##### GIVEN DATA #####
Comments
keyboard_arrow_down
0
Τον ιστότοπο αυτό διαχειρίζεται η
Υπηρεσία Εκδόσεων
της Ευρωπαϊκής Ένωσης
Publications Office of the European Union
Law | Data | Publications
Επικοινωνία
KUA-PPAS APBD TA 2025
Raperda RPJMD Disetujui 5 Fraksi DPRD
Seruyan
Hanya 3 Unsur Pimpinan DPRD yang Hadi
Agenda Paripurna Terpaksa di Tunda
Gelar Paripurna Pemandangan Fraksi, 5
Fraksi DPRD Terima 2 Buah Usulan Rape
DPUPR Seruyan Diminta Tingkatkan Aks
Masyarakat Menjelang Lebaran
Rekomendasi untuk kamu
#####
:: WORK TO BE COMPLETED ::
Give the data again, exactly as it appears above.

:: ANSWER SPACE ::
Comments
keyboard_arrow_down
0
Τον ιστότοπο αυτό διαχειρίζεται η
Υπηρεσία Εκδόσεων
της Ευρωπαϊκής Ένωσης
Publications Office of the European Union
Law | Data | Publications
Επικοινωνία
KUA-PPAS APBD TA 2025
Raperda RPJMD Disetujui 5 Fraksi DPRD
Seruyan
Hanya 3 Unsur Pimpinan DPRD yang Hadi
Agenda Paripurna Terpaksa di Tunda
Gelar Paripurna Pemandangan Fraksi, 5
Fraksi DPRD Terima 2 Buah Usulan Rape
DPUPR Seruyan Diminta Tingkatkan Aks
Masyarakat Menjelang Lebaran
Rekomendasi untuk kamu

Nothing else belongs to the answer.